Detaillierte Analyse
Die 3-2-1-Backup-Regel
Das ist der Goldstandard für Datenschutz, und er ist einfacher als er klingt:
- 3 Kopien von allem Wichtigen (das Original + 2 Backups)
- 2 verschiedene Medientypen (z.B. interne Festplatte + externe Festplatte + Cloud)
- 1 Kopie außerhalb (Cloud-Speicher oder eine Festplatte an einem anderen Ort)
Warum drei Kopien? Weil Festplatten versagen. Es ist keine Frage von ob, sondern wann. Die jährliche Ausfallrate von Festplatten liegt bei 1-5%. Über 5 Jahre hinweg besteht eine echte Chance, dass mindestens eine der Festplatten ausfällt. Wenn das einzige Backup neben dem Computer steht und das Haus überschwemmt, verliert man alles.
Täglich: Automatisches Cloud-Backup
Kontinuierliches oder tägliches Cloud-Backup einrichten und vergessen. Das ist das Sicherheitsnetz, das still im Hintergrund läuft.
Optionen:
- Eingebaute Lösungen – iCloud (Mac), OneDrive (Windows), Google Drive. Diese synchronisieren Schlüsselordner automatisch.
- Dedizierte Backup-Dienste – Backblaze (ca. 7€/Monat), Carbonite, IDrive. Diese sichern das gesamte Laufwerk, nicht nur synchronisierte Ordner.
- Versionsverlauf – Gute Cloud-Dienste halten mehrere Versionen von Dateien, sodass man sich von versehentlichen Bearbeitungen oder Löschungen erholen kann.
Der Schlüssel ist, dass dieses Backup nach der Ersteinrichtung null Aufwand erfordern sollte. Wenn man daran denken muss, es zu tun, wird man es nicht tun.
Wöchentlich: Vollständiges lokales Backup
Einmal pro Woche ein vollständiges Backup auf eine externe Festplatte oder ein NAS (Netzwerkspeicher) durchführen. Das ist die schnelle Wiederherstellungsoption – das Wiederherstellen von einem lokalen Laufwerk dauert Stunden statt der Tage, die für das Herunterladen aus der Cloud nötig wären.
Für Mac: Time Machine macht das automatisch, wenn die externe Festplatte angeschlossen ist. Einmal pro Woche anschließen (oder dauerhaft für kontinuierliches Backup).
Für Windows: Dateiversionsverlauf oder die integrierte Backup-Funktion verwenden. Alternativ erstellen Tools wie Macrium Reflect ein vollständiges Festplattenabbild.

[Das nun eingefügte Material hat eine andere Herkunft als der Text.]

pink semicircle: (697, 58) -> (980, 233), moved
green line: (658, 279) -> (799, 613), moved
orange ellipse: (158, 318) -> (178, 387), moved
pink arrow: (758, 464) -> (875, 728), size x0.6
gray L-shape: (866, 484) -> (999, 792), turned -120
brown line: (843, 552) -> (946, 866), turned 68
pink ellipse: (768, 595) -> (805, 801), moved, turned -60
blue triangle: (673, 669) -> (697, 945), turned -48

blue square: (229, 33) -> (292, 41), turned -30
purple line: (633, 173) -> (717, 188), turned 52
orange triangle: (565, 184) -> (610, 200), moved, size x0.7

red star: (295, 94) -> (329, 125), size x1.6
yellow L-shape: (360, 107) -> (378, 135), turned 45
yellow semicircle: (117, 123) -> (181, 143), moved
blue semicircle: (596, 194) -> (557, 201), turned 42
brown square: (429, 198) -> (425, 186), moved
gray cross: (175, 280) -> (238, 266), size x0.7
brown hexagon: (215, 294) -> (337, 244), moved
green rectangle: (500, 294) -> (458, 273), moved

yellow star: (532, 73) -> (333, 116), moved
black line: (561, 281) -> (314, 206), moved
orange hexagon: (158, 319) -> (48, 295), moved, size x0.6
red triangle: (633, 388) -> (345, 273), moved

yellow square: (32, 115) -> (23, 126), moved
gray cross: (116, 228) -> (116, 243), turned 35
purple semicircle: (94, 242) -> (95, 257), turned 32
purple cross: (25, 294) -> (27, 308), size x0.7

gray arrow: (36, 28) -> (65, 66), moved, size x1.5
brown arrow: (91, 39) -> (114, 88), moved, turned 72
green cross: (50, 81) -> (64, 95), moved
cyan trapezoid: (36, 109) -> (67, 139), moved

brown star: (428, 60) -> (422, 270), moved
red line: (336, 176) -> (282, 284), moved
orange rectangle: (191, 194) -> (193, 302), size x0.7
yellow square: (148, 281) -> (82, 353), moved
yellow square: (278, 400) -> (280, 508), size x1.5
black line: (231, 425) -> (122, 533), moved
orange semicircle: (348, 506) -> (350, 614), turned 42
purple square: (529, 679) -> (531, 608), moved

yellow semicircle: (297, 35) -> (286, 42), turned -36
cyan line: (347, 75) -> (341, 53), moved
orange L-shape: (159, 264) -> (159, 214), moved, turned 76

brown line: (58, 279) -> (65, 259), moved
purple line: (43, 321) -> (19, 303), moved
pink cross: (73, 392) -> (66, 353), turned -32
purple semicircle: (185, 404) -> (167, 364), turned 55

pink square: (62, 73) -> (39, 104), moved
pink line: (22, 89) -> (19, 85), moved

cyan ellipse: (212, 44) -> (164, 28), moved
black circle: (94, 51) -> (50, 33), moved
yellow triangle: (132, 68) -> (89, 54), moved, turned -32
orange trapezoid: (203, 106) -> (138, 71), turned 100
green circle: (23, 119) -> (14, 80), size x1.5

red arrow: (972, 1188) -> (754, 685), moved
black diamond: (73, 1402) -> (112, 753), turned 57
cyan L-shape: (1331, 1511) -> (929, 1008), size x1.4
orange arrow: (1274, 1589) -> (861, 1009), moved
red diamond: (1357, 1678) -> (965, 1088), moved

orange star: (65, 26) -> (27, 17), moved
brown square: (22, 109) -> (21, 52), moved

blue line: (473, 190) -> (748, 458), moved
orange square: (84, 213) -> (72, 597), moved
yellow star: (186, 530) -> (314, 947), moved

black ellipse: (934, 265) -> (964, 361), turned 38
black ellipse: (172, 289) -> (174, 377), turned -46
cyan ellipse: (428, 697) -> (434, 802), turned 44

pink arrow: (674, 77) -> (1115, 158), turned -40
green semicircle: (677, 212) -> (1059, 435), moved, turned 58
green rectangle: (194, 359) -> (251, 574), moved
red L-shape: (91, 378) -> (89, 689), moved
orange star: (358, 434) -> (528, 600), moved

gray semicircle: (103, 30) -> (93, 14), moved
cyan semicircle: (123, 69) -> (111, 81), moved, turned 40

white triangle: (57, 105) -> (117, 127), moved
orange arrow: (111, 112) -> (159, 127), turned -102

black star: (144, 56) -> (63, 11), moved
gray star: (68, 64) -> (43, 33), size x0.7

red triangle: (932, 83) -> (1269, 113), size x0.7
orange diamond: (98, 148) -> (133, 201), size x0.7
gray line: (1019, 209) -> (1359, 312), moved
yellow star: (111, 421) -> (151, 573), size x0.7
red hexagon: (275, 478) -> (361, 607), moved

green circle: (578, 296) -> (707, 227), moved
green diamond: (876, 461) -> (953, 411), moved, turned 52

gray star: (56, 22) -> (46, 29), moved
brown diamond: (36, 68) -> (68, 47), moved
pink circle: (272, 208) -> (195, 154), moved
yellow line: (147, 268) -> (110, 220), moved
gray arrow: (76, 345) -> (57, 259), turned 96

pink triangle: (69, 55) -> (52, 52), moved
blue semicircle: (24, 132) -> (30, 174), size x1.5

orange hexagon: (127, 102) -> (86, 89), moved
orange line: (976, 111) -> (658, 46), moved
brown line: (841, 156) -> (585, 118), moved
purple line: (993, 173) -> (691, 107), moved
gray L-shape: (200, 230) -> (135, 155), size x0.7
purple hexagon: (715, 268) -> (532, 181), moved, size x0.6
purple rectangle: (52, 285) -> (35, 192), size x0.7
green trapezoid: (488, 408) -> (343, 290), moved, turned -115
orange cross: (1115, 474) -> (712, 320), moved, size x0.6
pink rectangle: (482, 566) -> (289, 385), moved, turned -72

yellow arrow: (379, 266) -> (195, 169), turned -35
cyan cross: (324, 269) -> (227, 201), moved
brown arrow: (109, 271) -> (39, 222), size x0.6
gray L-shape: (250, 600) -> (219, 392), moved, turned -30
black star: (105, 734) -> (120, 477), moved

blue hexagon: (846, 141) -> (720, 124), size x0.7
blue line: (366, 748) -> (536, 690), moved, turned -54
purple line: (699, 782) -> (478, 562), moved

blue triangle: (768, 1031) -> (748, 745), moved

Für beide: Eine externe SSD (schneller, langlebiger) gegenüber einer HDD in Betracht ziehen. Eine 2-TB-externe-SSD kostet etwa 100-150€ und ist jeden Cent wert.
Monatlich: Backups überprüfen
Ein Backup, das man noch nie getestet hat, ist ein Backup, dem man nicht trauen kann. Einmal im Monat 5 Minuten investieren, um zu überprüfen:
- Cloud-Backup – In den Cloud-Backup-Dienst einloggen und bestätigen, dass aktuelle Dateien dort vorhanden sind. Eine herunterladen und probieren.
- Lokales Backup – Das Backup-Laufwerk öffnen und zu einer aktuellen Datei navigieren. Kann man sie öffnen?
- Wiederherstellungstest – Einmal im Jahr versuchen, einen Ordner aus dem Backup wiederherzustellen. Besser Probleme jetzt entdecken als im Notfall.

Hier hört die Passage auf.